The first shot shows the outline of a pocket tool, cut from cardboard.
By picture five, it is made of rough scrap metal. By that time, Leatherman was getting blood blisters from the pliers handles.
The product was still faulty. He worked on, taking a job selling welding products to help the family.
Pictures 11 and 12 are close relatives of the tool that now sells in 94 countries.
"I guess if there is one word to describe me, it would be persistent," understates Leatherman.
"On my 30th birthday I went to bed and tears starting coming down, and I thought 'What am I doing with my life. What do I have to show for all this time?'
"But I am a resilient person, and the next day I got up and carried on."
He needed that persistence because Leatherman could not sell what he believed was the perfect product.
No one was interested.
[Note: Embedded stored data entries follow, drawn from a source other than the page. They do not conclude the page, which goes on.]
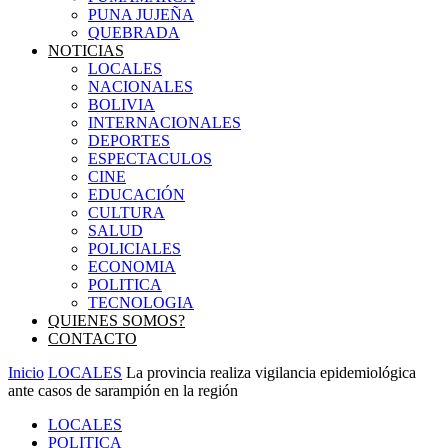
PUNA JUJEÑA
QUEBRADA
NOTICIAS
LOCALES
NACIONALES
BOLIVIA
INTERNACIONALES
DEPORTES
ESPECTACULOS
CINE
EDUCACIÓN
CULTURA
SALUD
POLICIALES
ECONOMIA
POLITICA
TECNOLOGIA
QUIENES SOMOS?
CONTACTO
Inicio
LOCALES
La provincia realiza vigilancia epidemiológica
ante casos de sarampión en la región
LOCALES
POLITICA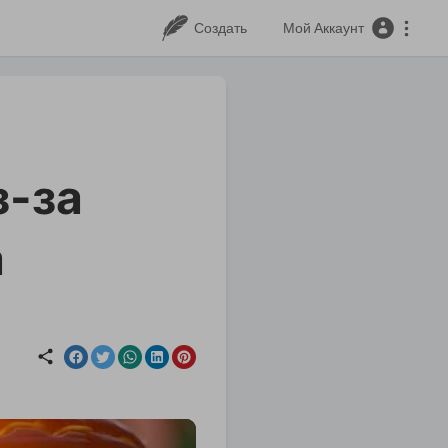
Создать
Мой Аккаунт
з-за
а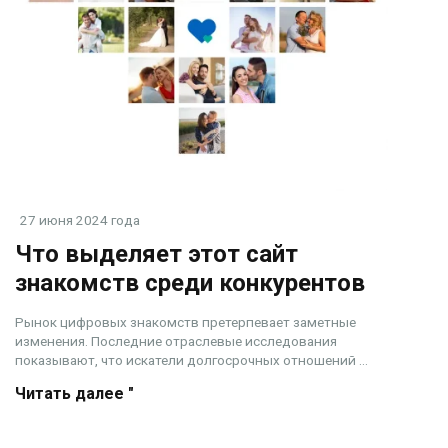
27 июня 2024 года
Что выделяет этот сайт
знакомств среди конкурентов
Рынок цифровых знакомств претерпевает заметные
изменения. Последние отраслевые исследования
показывают, что искатели долгосрочных отношений ...
Читать далее "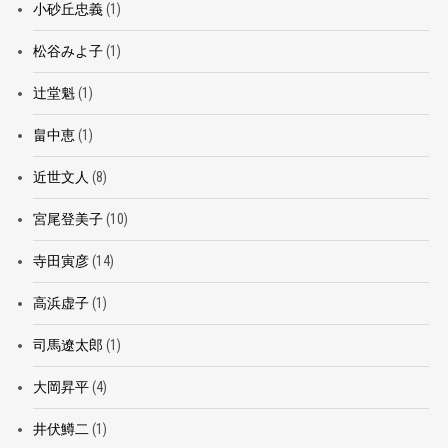
小砂丘忠義
(1)
松谷みよ子
(1)
辻堂魁
(1)
畠中恵
(1)
近世文人
(8)
宮尾登美子
(10)
寺田寅彦
(14)
高浜虚子
(1)
司馬遼太郎
(1)
大岡昇平
(4)
井伏鱒二
(1)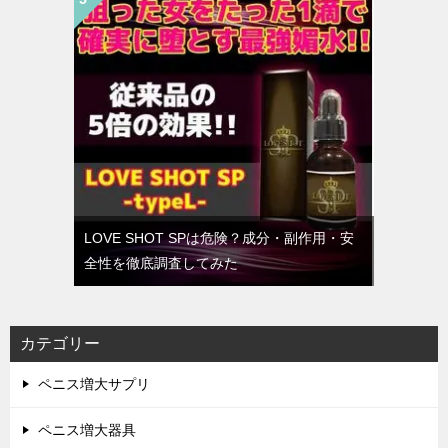
LOVE SHOT SPは危険？成分・副作用・安
全性を徹底調査してみた
カテゴリー
ペニス増大サプリ
ペニス増大器具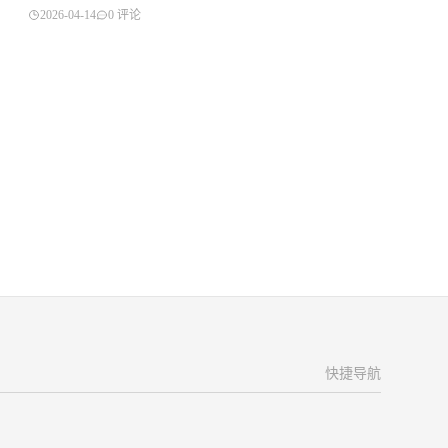
2026-04-14
0 评论
快捷导航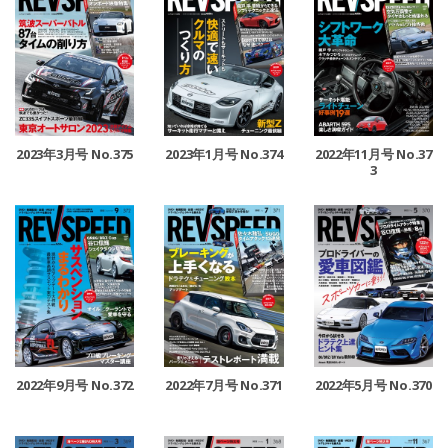
2023年3月号 No.375
2023年1月号 No.374
2022年11月号 No.37
3
2022年9月号 No.372
2022年7月号 No.371
2022年5月号 No.370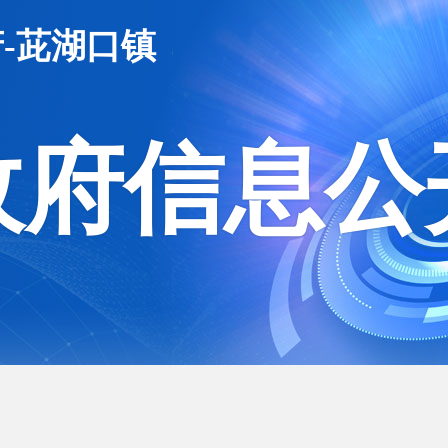
-茈湖口镇
政府信息公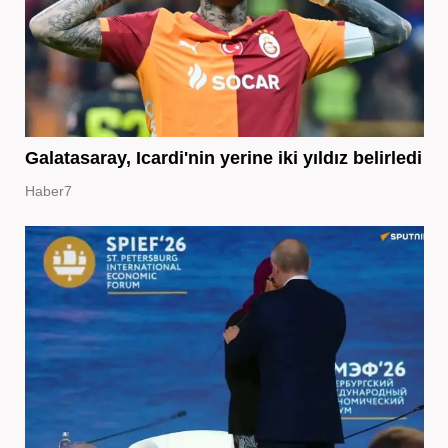
Galatasaray, Icardi'nin yerine iki yıldız belirledi
Haber7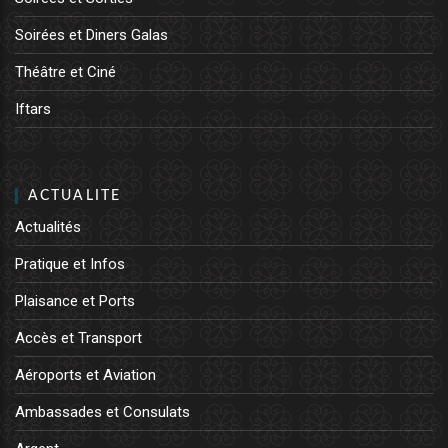
Soirées et Diners Galas
Théâtre et Ciné
Iftars
ACTUALITE
Actualités
Pratique et Infos
Plaisance et Ports
Accès et Transport
Aéroports et Aviation
Ambassades et Consulats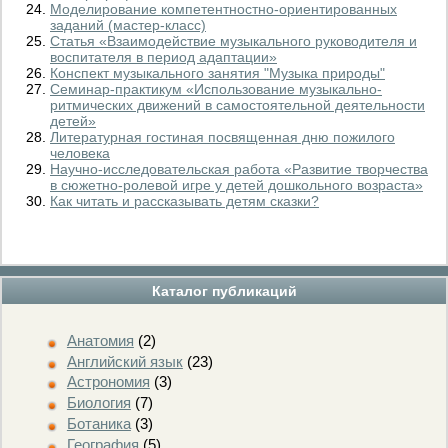
Моделирование компетентностно-ориентированных
заданий (мастер-класс)
Статья «Взаимодействие музыкального руководителя и
воспитателя в период адаптации»
Конспект музыкального занятия "Музыка природы"
Семинар-практикум «Использование музыкально-
ритмических движений в самостоятельной деятельности
детей»
Литературная гостиная посвященная дню пожилого
человека
Научно-исследовательская работа «Развитие творчества
в сюжетно-ролевой игре у детей дошкольного возраста»
Как читать и рассказывать детям сказки?
Каталог публикаций
Анатомия
(2)
Английский язык
(23)
Астрономия
(3)
Биология
(7)
Ботаника
(3)
География
(5)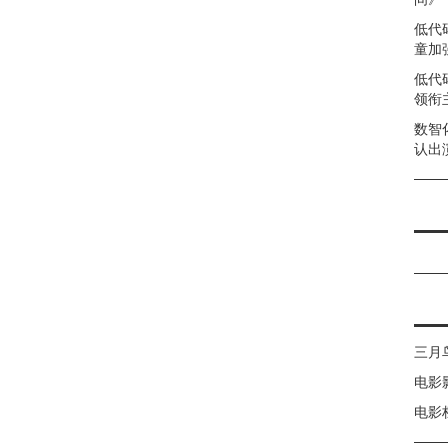
低代
童加强
低代
领衔
数智
认出
三月
电影
电影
Some outlets thought the Leatherman was too gimmicky and unlikely to last.
"We've seen those before and they don't sell," he was told.
Others were confused by the mix of pocket knife and practical tools, and declined to stock something not within their product range.
Leatherman approached 22 sectors of government - the Army among others - and was rejected by all. He did not even receive letters of receipt from 20 sectors, despite acknowledgment being required by law.
Leatherman finally made his breakthrough when a mail-order catalogue took 500 tools.
"For a while I was ecstatic. I was climbing the walls and walking across the ceiling. After eight years I had finally made a sale.
"Then I came down and thought, 'That's 500 - we need sales of 4000 to go into production'."
But the initial sale was simply a tease: 30,000 units were ordered that year.
Leatherman credits the surprise success to the tool's quality, which is backed by a 25-year warranty.
Now a Leatherman tool - which comes in a dozen variations - sells every six minutes - more than two million annually.
New Zealanders are big buyers. Although exact sales figures are unavailable, this country is one of the top 10 export markets on a per capita basis.
While the tool has been challenged by cheap imitations, particularly from China, Leatherman has protected his products with dozens of lawsuits and now claims 50 per cent of the US market.
Even when just tripping around Auckland, he sports two Leatherman tools on his belt.
"The business I am in is preparedness," Leatherman explains. "If you think of it like that, there are plenty of opportunities for the future."